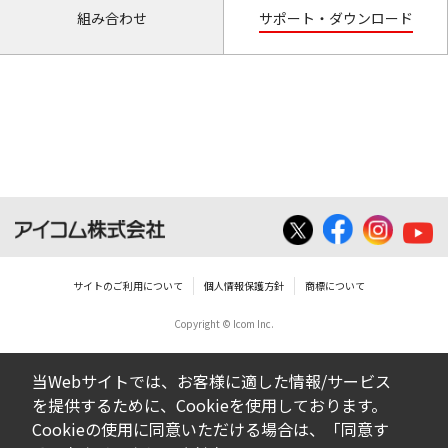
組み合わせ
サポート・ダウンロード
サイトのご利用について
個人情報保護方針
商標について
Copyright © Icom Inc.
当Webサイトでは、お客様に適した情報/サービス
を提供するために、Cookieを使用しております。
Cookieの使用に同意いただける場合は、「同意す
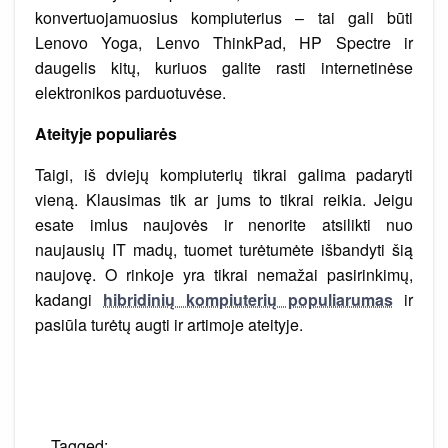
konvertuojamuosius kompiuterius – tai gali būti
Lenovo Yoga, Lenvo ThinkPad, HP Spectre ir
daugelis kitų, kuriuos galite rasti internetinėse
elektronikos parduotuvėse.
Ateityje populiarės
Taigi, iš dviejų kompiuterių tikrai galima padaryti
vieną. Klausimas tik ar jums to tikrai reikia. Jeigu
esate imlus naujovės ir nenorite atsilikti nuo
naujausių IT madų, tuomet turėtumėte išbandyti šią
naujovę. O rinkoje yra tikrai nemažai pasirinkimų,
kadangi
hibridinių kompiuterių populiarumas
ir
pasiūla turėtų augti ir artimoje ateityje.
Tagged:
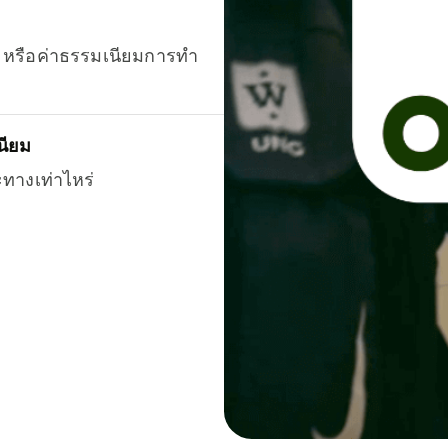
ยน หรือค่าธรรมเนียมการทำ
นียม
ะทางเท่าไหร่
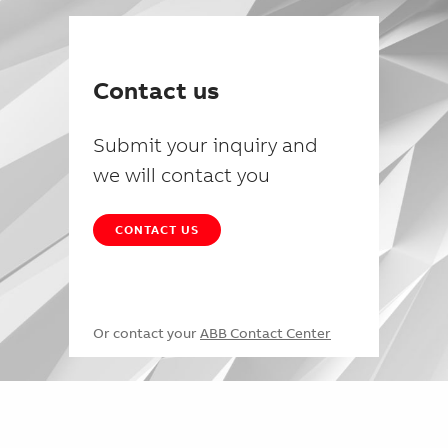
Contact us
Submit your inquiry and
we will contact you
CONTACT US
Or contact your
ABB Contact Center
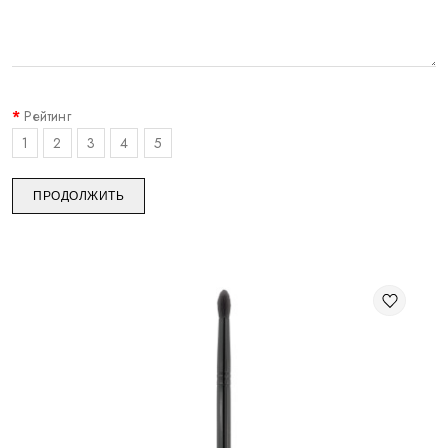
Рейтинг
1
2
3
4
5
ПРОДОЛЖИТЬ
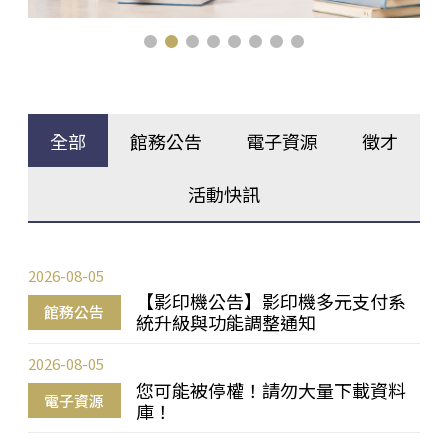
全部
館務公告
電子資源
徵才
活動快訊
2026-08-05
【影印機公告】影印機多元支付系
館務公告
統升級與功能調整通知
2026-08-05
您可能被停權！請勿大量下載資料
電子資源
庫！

== == ==

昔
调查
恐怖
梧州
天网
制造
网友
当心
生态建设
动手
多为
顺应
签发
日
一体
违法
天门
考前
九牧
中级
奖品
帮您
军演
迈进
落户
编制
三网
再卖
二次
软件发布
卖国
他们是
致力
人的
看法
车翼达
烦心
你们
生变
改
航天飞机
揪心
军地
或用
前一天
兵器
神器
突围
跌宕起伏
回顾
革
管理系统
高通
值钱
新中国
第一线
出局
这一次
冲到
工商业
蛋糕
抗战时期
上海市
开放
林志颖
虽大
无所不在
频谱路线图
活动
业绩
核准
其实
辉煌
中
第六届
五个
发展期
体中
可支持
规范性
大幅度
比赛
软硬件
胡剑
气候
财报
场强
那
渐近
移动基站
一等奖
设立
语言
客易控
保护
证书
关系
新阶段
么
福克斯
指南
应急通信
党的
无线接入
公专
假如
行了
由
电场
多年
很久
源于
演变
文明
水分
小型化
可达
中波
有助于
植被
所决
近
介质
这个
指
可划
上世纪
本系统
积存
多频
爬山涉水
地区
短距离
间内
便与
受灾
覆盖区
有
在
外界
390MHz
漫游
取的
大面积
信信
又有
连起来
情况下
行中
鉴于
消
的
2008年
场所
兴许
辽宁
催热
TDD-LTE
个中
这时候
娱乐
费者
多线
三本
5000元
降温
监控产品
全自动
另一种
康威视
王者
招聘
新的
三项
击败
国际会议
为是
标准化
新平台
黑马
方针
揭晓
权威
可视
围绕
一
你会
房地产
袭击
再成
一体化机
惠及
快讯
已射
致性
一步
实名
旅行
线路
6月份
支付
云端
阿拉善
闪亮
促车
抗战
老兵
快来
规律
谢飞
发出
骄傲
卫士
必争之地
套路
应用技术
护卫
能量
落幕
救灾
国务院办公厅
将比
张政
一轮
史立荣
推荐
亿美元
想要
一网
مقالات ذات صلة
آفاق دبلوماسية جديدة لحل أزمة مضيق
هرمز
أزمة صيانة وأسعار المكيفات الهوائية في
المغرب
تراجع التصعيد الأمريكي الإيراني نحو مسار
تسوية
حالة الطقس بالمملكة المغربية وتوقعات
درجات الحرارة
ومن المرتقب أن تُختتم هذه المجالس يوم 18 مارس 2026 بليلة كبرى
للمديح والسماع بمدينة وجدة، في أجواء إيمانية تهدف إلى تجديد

== == ==

Which lines of the listing above hold the word "your"? Copy each of them.

Submit your inquiry and
Or contact your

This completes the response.